Above, top: taking the gold medal in the 400m at the Surrey Masters Championships in 2018; and on her way to winning the W50 gold medal for the 2000m Steeplechase at the European Masters Championships in Jesolo, Venice, in 2019.
As a follow up the Club added a 2000m steeplechase to the programme for the 3000m Night in May, ‘but by then I had sprained my ankle and couldn’t take part, so I felt I had let everyone down’, says Lisa.
It was 20 June, and the first SAL meeting of the season, before she was able to test the ankle over jumps again. Despite a full body drenching at the water jump on the second lap of the steeplechase she ran 8:18.3, good enough to break the W55 British record by almost 18 seconds, but, she recalls, ‘the world record still seemed a long way off.’
By August, and nearing the end of the season it was down to the wire, with seemingly only two opportunities left: the Club’s last SAL match on August 14 and the British Masters Championships in Derby a week later. ‘In our SAL matches I usually end up doing the 800m and 400 hurdles before the steeplechase’ says Lisa, ‘so that was going to be a challenge, and I didn’t want to rely on trying to run a record time at the British Masters either. It would have felt like too much pressure. Then a Serpentine friend suggested I join them second claim as their SAL match was on the Sunday after the Hercules match’.
Despite competing over the hurdles and 800m, as well as the steeplechase, for HW on the Saturday, she says, ‘my legs were still relatively fresh the next day, and I hinted to the officials that I was going for a British record in the chase, as there is a lot of paperwork that has to be in place. And it all worked out’. Not only did she set yet another British record, but she had claimed the world record, too.
‘Dermot is always the first person I call after I have raced, whether I run poorly or well’ she says, but celebrations with him and HW teammates had to wait. ‘Luckily I know quite a few of the Serpentine people, so we all went to the local pub to celebrate after the match – though they couldn’t find a bottle of Champagne! Then the following week we celebrated properly at the track (below), and Geoff (Walcott) came along specially, which really meant a lot to me’.

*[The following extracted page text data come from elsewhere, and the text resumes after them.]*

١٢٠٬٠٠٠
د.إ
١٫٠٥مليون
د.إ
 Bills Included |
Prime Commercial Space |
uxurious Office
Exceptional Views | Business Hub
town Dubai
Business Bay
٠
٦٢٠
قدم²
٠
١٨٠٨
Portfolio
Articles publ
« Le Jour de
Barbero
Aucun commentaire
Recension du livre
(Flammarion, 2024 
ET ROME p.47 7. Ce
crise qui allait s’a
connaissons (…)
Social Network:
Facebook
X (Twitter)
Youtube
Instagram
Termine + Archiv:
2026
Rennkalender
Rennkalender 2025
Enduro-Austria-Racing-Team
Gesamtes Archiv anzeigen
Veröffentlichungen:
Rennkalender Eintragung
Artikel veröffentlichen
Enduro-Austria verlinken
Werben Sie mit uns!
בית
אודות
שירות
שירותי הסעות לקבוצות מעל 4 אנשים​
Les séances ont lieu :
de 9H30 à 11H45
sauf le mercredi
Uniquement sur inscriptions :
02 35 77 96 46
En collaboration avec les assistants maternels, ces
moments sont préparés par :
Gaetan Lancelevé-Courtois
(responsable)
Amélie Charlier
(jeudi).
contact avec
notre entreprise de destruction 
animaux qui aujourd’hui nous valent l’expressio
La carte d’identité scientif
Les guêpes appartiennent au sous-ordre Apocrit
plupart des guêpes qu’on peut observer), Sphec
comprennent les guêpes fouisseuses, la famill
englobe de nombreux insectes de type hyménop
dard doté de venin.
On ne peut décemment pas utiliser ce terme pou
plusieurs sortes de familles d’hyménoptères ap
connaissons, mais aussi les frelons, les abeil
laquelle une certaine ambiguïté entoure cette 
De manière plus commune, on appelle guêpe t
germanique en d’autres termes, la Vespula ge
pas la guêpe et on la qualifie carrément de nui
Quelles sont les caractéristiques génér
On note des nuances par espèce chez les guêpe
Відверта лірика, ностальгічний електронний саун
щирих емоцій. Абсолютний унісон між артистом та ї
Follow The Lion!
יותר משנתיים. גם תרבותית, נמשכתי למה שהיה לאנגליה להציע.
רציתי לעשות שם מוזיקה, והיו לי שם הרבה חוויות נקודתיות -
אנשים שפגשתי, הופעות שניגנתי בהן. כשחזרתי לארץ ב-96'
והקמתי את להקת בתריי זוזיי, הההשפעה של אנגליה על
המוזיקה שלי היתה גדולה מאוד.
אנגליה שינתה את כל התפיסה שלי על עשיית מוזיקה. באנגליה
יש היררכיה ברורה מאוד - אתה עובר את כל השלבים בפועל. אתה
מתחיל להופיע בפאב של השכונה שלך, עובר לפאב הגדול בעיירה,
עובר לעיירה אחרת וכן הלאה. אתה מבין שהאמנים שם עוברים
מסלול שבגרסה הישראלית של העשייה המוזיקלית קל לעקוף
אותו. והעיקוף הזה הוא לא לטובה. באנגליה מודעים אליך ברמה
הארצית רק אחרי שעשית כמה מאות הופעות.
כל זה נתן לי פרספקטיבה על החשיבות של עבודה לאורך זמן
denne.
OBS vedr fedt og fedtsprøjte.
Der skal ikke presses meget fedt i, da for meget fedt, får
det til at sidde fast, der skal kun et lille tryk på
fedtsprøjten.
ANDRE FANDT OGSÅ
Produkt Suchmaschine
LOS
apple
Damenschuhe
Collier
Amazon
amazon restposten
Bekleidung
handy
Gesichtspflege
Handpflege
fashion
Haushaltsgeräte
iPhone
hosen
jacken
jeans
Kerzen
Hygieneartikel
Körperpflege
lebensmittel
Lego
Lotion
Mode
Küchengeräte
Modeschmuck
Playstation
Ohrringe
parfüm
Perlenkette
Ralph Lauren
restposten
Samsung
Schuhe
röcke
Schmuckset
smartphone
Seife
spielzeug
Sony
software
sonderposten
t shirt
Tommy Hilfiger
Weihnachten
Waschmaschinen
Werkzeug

The following weekend, she won the British Masters Championships in Derby and with the pressure off, was on course to improve on her time even more, until, she says, ‘I tripped over my own feet and fell at the water jump, so I ended up with bloodied knees, which cost me a couple of seconds – but then it could have cost me my teeth!’
So what next for Lisa? ‘The British rankings are actually the main thing for me. I just want to be as good as I can’, she says. ‘As well as managing to finish first in the rankings for the Mile and 300m hurdles, I am also second in the 400m and 800m, and even though I am approaching 57, I still think I have more to give. 2022 will still be about the track, but beyond that I would like to see what I can do on the road at 5K, 10K, and 10 miles’.